Next week, members of the Boughton team will be representing the Council of Yukon First Nations as intervener before the Supreme Court of Canada in the appeal case of Attorney General of Québec, et al. v. Attorney General of Canada, et al.
This appeal—along with Cindy Dickson v. Vuntut Gwitchin First Nation, scheduled to be heard in February 2023—are two upcoming Supreme Court of Canada cases that will have significant implications for Indigenous self-government in Canada.
At its core, Attorney General of Québec, et al. v. Attorney General of Canada, et al. seeks clarity from the Supreme Court of Canada on the constitutionality of the federal Act Respecting First Nations, Inuit and Métis children, youth and families, SC 2019, c 24 (the “Act”), which, among other things, affirms the inherent right of self-government of Indigenous governing bodies to legislate on child and family services and grants such Indigenous laws paramountcy over conflicting or inconsistent provincial laws.
One of 27 interveners granted leave in this appeal, the Boughton team will be presenting oral argument on behalf of the Council of Yukon First Nations. The intervener submissions by the Council of Yukon First Nations focus on the federal Government’s jurisdiction, pursuant to s. 91(24) of the Constitution Act, 1867, to put into practice decades of reconciliation rhetoric by legislating to afford Indigenous laws made further to both s. 35 self-government rights and s. 91(24) legislation with the status of federal law, and thus paramountcy over conflicting provincial laws, as it has done in ss. 21 and 22(3) of the Act.

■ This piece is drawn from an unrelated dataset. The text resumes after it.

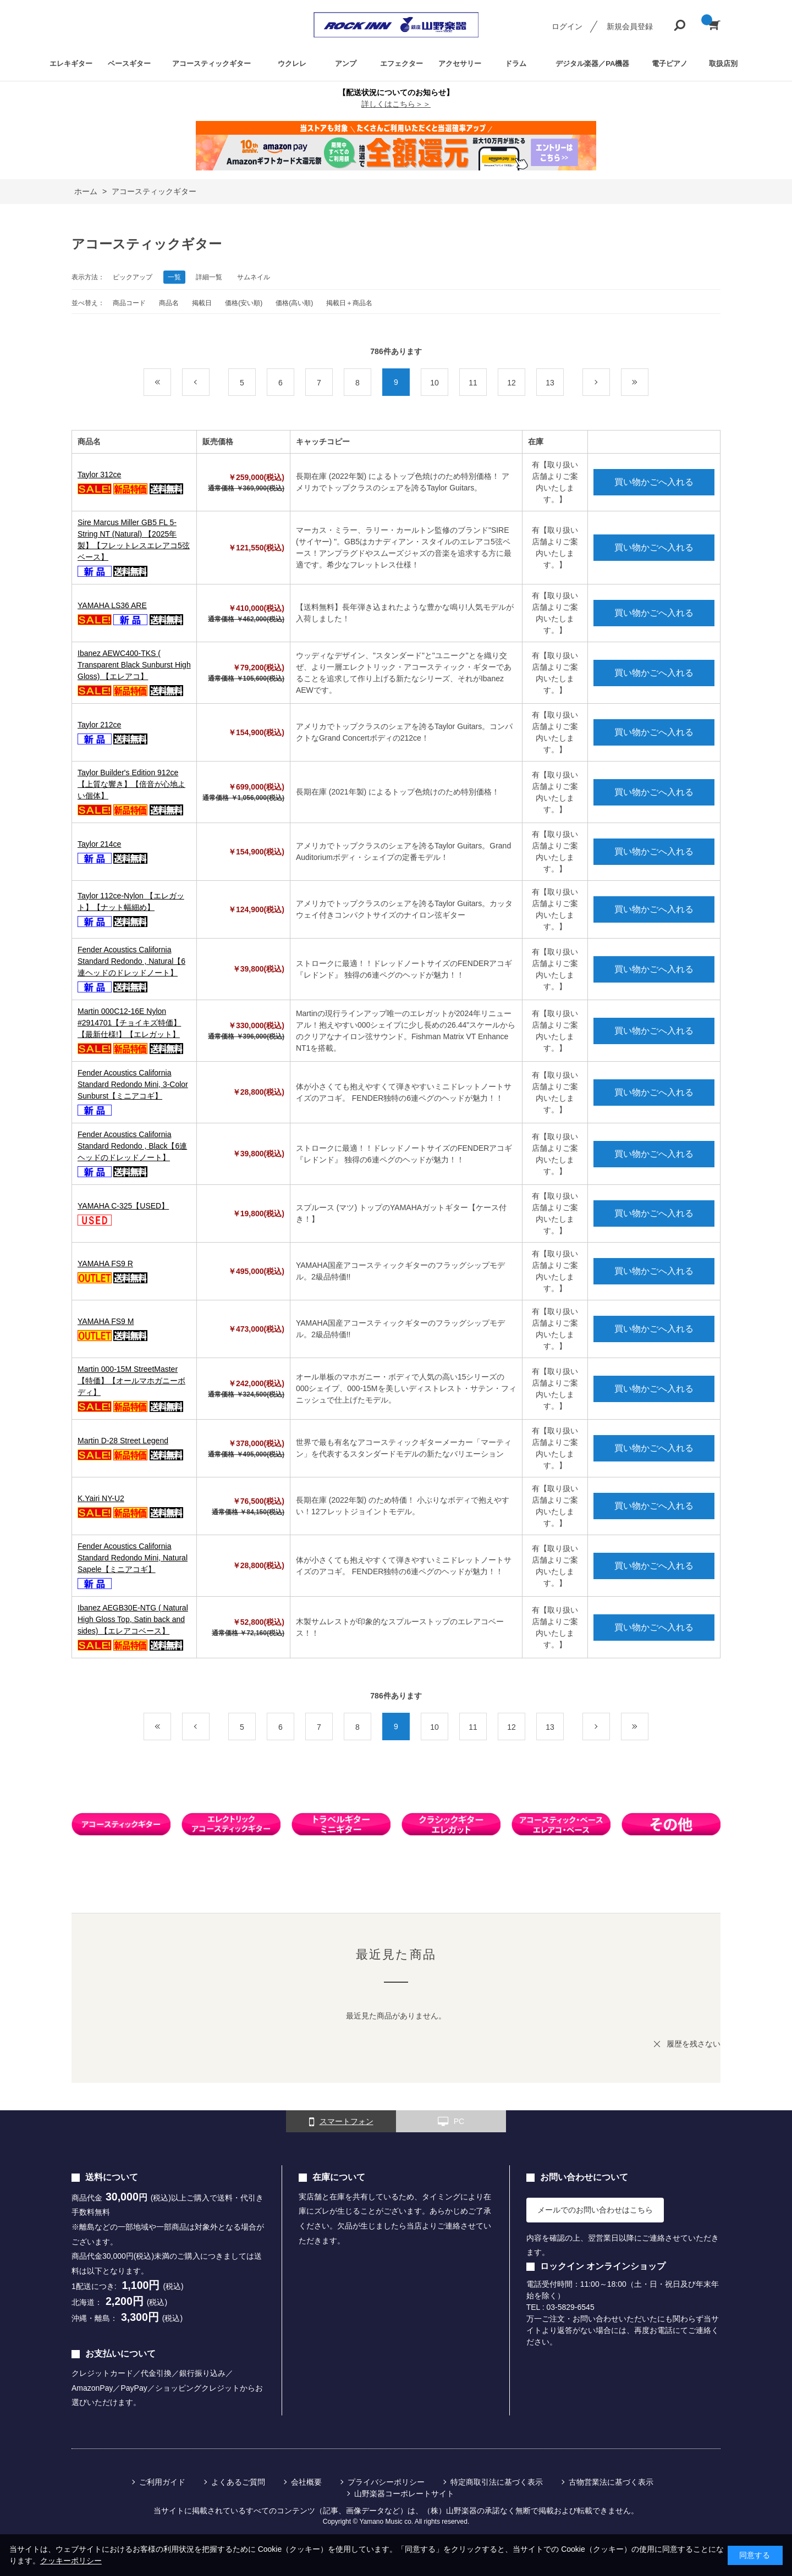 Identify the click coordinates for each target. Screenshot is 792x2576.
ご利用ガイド (162, 2482)
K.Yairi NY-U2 (101, 1498)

The Council of Yukon First Nations’ submissions will also argue that jurisprudence applying the framework in R v Sparrow,  1 SCR 1075 to conflicts between provincial laws and s. 35 rights is inappropriate; rather, the rules of paramountcy apply to shield Indigenous laws on child and family services enacted further to s. 35 and the Act to the extent of a conflict with provincial laws.